Luminescence
- Discipline: Biochemistry
- Language: English
- Edited by: Yi Lv

Publication details
- Former name(s): Journal of Bioluminescence and Chemiluminescence
- History: 1986-present
- Publisher: John Wiley & Sons
- Frequency: Monthly
- Open access: Hybrid
- Impact factor: 2.464 (2020)

Standard abbreviations
- ISO 4: Luminescence

Indexing
- CODEN: LUMIFC
- ISSN: 1522-7235 (print) 1522-7243 (web)
- LCCN: sn99047451
- OCLC no.: 488597914

Links
- Journal homepage; Online access; Online archive;

= Luminescence (journal) =

Luminescence: The Journal of Biological and Chemical Luminescence is a monthly peer-reviewed scientific journal publishing original scientific papers, short communications, technical notes, and reviews on fundamental and applied aspects of all forms of luminescence, including bioluminescence, chemiluminescence, electrochemiluminescence, sonoluminescence, triboluminescence, fluorescence, time-resolved fluorescence, and phosphorescence. The current editor-in-chief is Yi Lv (Sichuan University). It was established in 1986 by John Wiley & Sons as the Journal of Bioluminescence and Chemiluminescence and obtained its current title in 1999.
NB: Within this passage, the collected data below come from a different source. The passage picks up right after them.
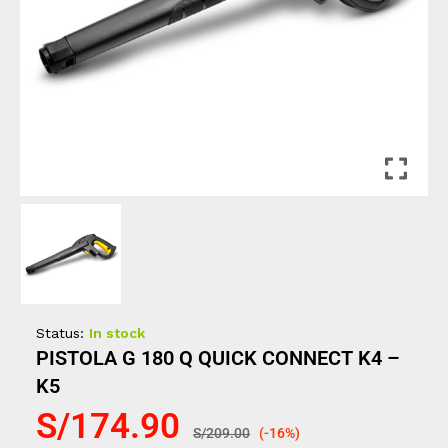
Status:
In stock
PISTOLA G 180 Q QUICK CONNECT K4 –
K5
S/
174.90
S/
209.00
(-16%)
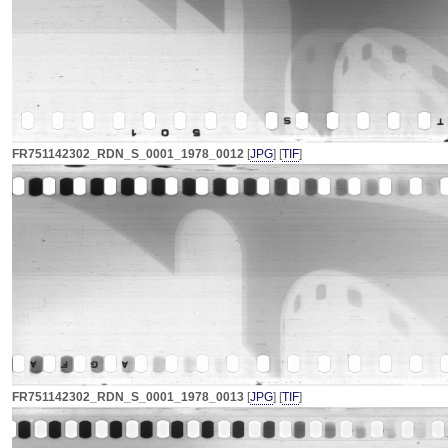
FR751142302_RDN_S_0001_1978_0012
[
JPG
] [
TIF
]
FR751142302_RDN_S_0001_1978_0013
[
JPG
] [
TIF
]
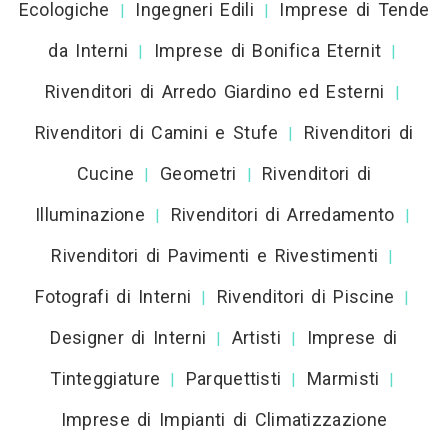
Ecologiche
Ingegneri Edili
Imprese di Tende
|
|
da Interni
Imprese di Bonifica Eternit
|
|
Rivenditori di Arredo Giardino ed Esterni
|
Rivenditori di Camini e Stufe
Rivenditori di
|
Cucine
Geometri
Rivenditori di
|
|
Illuminazione
Rivenditori di Arredamento
|
|
Rivenditori di Pavimenti e Rivestimenti
|
Fotografi di Interni
Rivenditori di Piscine
|
|
Designer di Interni
Artisti
Imprese di
|
|
Tinteggiature
Parquettisti
Marmisti
|
|
|
Imprese di Impianti di Climatizzazione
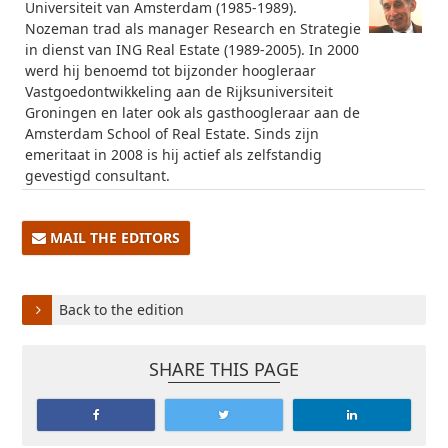
Universiteit van Amsterdam (1985-1989).
Nozeman
t
rad als manager Research en Strategie
in dienst van ING Real
Estate
(1989-2005)
.
I
n 2000
werd hij
benoemd tot bijzonder hoogleraar
Vastgoedontwikkeling aan de Rijksuniversiteit
Groningen en later
ook
als
gasthoogleraar aan de
Amsterdam School of Real
Estate
.
S
inds
zijn
emeritaat in
2008
is hij
actief als zelfstandig
gevestigd consultant
.
MAIL THE EDITORS
Back to the edition
SHARE THIS PAGE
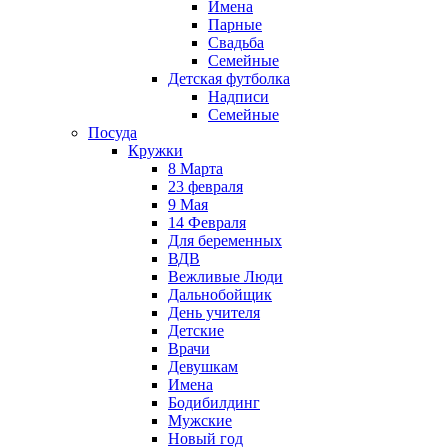
Имена
Парные
Свадьба
Семейные
Детская футболка
Надписи
Семейные
Посуда
Кружки
8 Марта
23 февраля
9 Мая
14 Февраля
Для беременных
ВДВ
Вежливые Люди
Дальнобойщик
День учителя
Детские
Врачи
Девушкам
Имена
Бодибилдинг
Мужские
Новый год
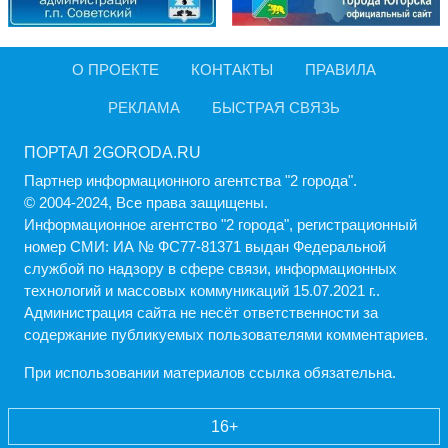
О ПРОЕКТЕ
КОНТАКТЫ
ПРАВИЛА
РЕКЛАМА
БЫСТРАЯ СВЯЗЬ
ПОРТАЛ 2GORODA.RU
Партнер информационного агентства "2 города".
© 2004-2024, Все права защищены.
Информационное агентство "2 города", регистрационный
номер СМИ: ИА № ФС77-81371 выдан Федеральной
службой по надзору в сфере связи, информационных
технологий и массовых коммуникаций 15.07.2021 г..
Администрация cайта не несёт ответственности за
содержание публикуемых пользователями комментариев.
При использовании материалов ссылка обязательна.
16+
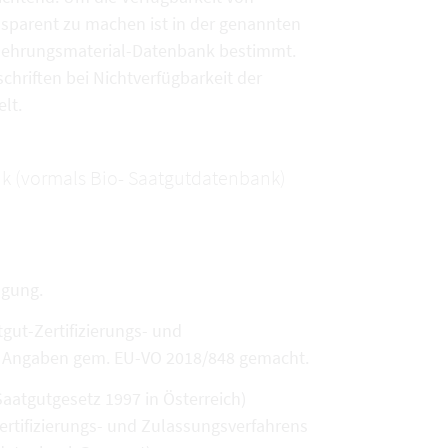
sparent zu machen ist in der genannten
rmehrungsmaterial-Datenbank bestimmt.
chriften bei Nichtverfügbarkeit der
lt.
k (vormals Bio- Saatgutdatenbank)
ügung.
ut-Zertifizierungs- und
en Angaben gem. EU-VO 2018/848 gemacht.
aatgutgesetz 1997 in Österreich)
ertifizierungs- und Zulassungsverfahrens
== Abstracting and indexing ==
Luminescence is abstracted and indexed in:

- Elsevier BIOBASE
- Biochemistry & Biophysics Citation Index
- Biological Abstracts
- BIOSIS Previews
- CAB Abstracts
- Chemical Abstracts Service
- Current Contents/Life Sciences
- Index Medicus/MEDLINE
- Inspec
- METADEX
- Science Citation Index
- Scopus
- VINITI Database RAS
- The Zoological Record

According to the Journal Citation Reports, the journal has a 2020 impact factor of 2.464, ranking it 55th out of 87 journals in the category of "Chemistry, Analytical".

== Highest cited papers ==
According to the Web of Science, the most-cited papers published in Luminescence are:
1. "The red-edge effects: 30 years of exploration", Volume 17, Issue 1, Jan-Feb 2002, Pages: 19–42, Demchenko AP.
2. "Imaging of light emission from the expression of luciferases in living cells and organisms: a review", Volume 17, Issue 1, Jan-Feb 2002, Pages: 43–74, Greer LF, Szalay AA.
3. "Analytical applications of flow injection with chemiluminescence detection - a review", Volume 16, Issue 1, Jan-Feb 2001, Pages: 1-23, Fletcher P, Andrew KN, Calokerinos AC, et al.
4. "Reporter cell lines are useful tools for monitoring biological activity of nuclear receptor ligands", Volume 16, Issue 2, Mar-Apr 2001, Pages: 153–158, Balaguer P, Boussioux AM, Demirpence E, et al.